Sie schleppten Frisöre an und dazu noch Visagisten, Modeberater und Image-Pfleger und kleine Werbehamster, die sich Gehör zu verschaffen verstanden. All das ließ sie mit einer Miene über sich ergehen, die beinahe an Lächeln erinnerte.
Während dieser drei Wochen redeten wir nicht. Nur Studio-Gequatsche, der eher stenografische Austausch zwischen Studio und Pult. Ihre Vorstellungskraft war so groß, so extrem, daß sie mir gelieferte Effekte tatsächlich nie erklären mußte. Ich nahm, was sie rüberbrachte, überarbeitete es und speiste es an sie zurück. Sie brauchte nur ja oder nein zu sagen, und normalerweise war's ein Ja. Die Agenten nahmen wohlwollend davon Kenntnis, klopften Max auf die Schulter und
führten ihn zum Essen aus, und mein Gehalt kletterte in die Höhe.
Und ich war ein Profi, durch und durch. Hilfsbereit und sorgfältig und freundlich. Ich war zum Durchhalten entschlossen und dachte nicht mehr an die Nacht, in der ich geheult hatte. Ich arbeitete besser denn je und wußte das, und das allein schon macht dich high.

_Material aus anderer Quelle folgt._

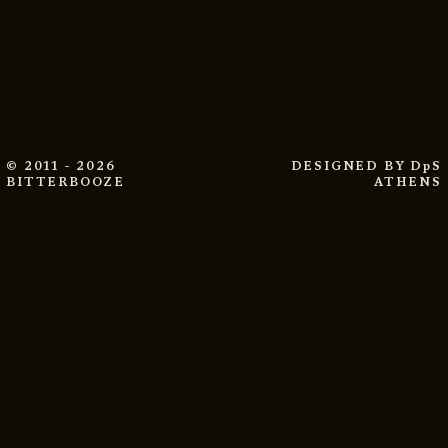
© 2011 - 2026
DESIGNED BY
DpS
BITTERBOOZE
ATHENS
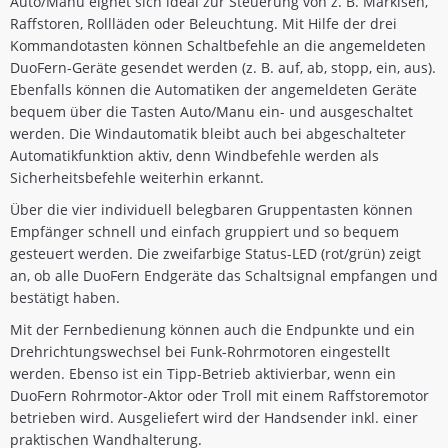
Auto/Manu eignet sich ideal zur Steuerung von z. B. Markisen,
Raffstoren, Rollläden oder Beleuchtung. Mit Hilfe der drei
Kommandotasten können Schaltbefehle an die angemeldeten
DuoFern-Geräte gesendet werden (z. B. auf, ab, stopp, ein, aus).
Ebenfalls können die Automatiken der angemeldeten Geräte
bequem über die Tasten Auto/Manu ein- und ausgeschaltet
werden. Die Windautomatik bleibt auch bei abgeschalteter
Automatikfunktion aktiv, denn Windbefehle werden als
Sicherheitsbefehle weiterhin erkannt.
Über die vier individuell belegbaren Gruppentasten können
Empfänger schnell und einfach gruppiert und so bequem
gesteuert werden. Die zweifarbige Status-LED (rot/grün) zeigt
an, ob alle DuoFern Endgeräte das Schaltsignal empfangen und
bestätigt haben.
Mit der Fernbedienung können auch die Endpunkte und ein
Drehrichtungswechsel bei Funk-Rohrmotoren eingestellt
werden. Ebenso ist ein Tipp-Betrieb aktivierbar, wenn ein
DuoFern Rohrmotor-Aktor oder Troll mit einem Raffstoremotor
betrieben wird. Ausgeliefert wird der Handsender inkl. einer
praktischen Wandhalterung.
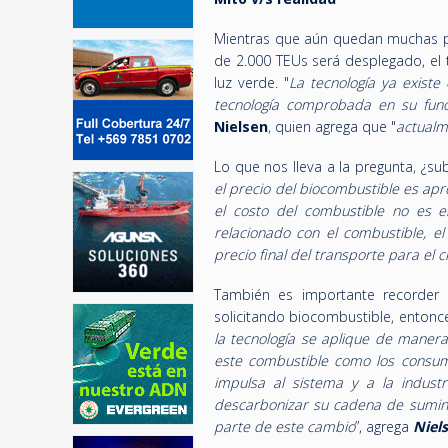
Mientras que aún quedan muchas pre
de 2.000 TEUs será desplegado, el 
luz verde. "
La tecnología ya exist
tecnología comprobada en su func
Nielsen
, quien agrega que "
actualm
Lo que nos lleva a la pregunta, ¿su
el precio del biocombustible es ap
el costo del combustible no es e
relacionado con el combustible, e
precio final del transporte para el c
También es importante recorder
solicitando biocombustible, entonce
la tecnología se aplique de manera
este combustible como los consu
impulsa al sistema y a la industr
descarbonizar su cadena de sumini
parte de este cambio
”, agrega
Niel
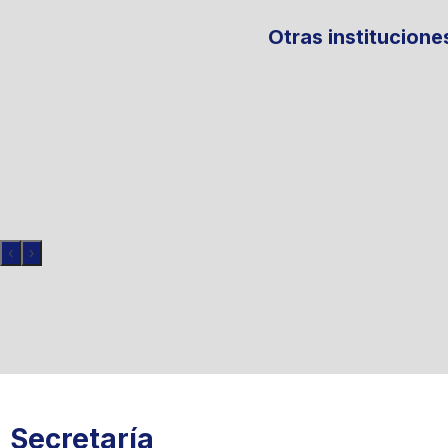
Otras institucion
‹
›
Secretaría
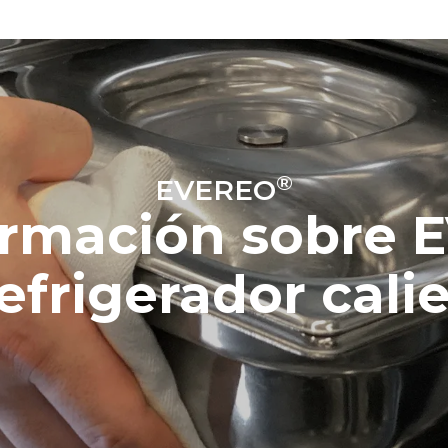
®
EVEREO
ormación sobre 
refrigerador cali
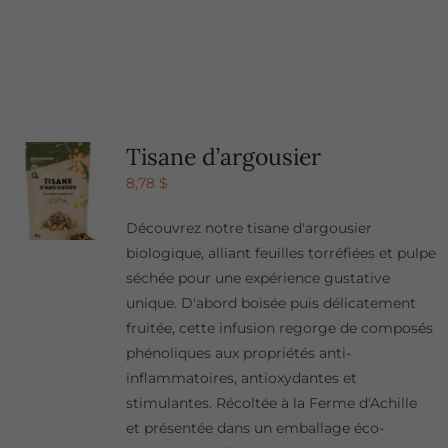
Tisane d’argousier
8,78
$
Découvrez notre tisane d'argousier
biologique, alliant feuilles torréfiées et pulpe
séchée pour une expérience gustative
unique. D'abord boisée puis délicatement
fruitée, cette infusion regorge de composés
phénoliques aux propriétés anti-
inflammatoires, antioxydantes et
stimulantes. Récoltée à la Ferme d'Achille
et présentée dans un emballage éco-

Und eines Morgens dann, es war gegen sechs, und wir hatten eine endlos lange Session hinter uns - in der sie zum ersten Mal die schaurige Kotillon-Szene rüberbrachte, die von den Teenies
>Geistertanz< genannt wird -, plauderte sie mit mir. Einer der beiden Agentenknaben war zähnebleckend dabei gewesen, inzwischen aber gegangen. Bei Pilot war es totenstill, nur ein Ventilator surrte irgendwo hinten beim Büro von Max.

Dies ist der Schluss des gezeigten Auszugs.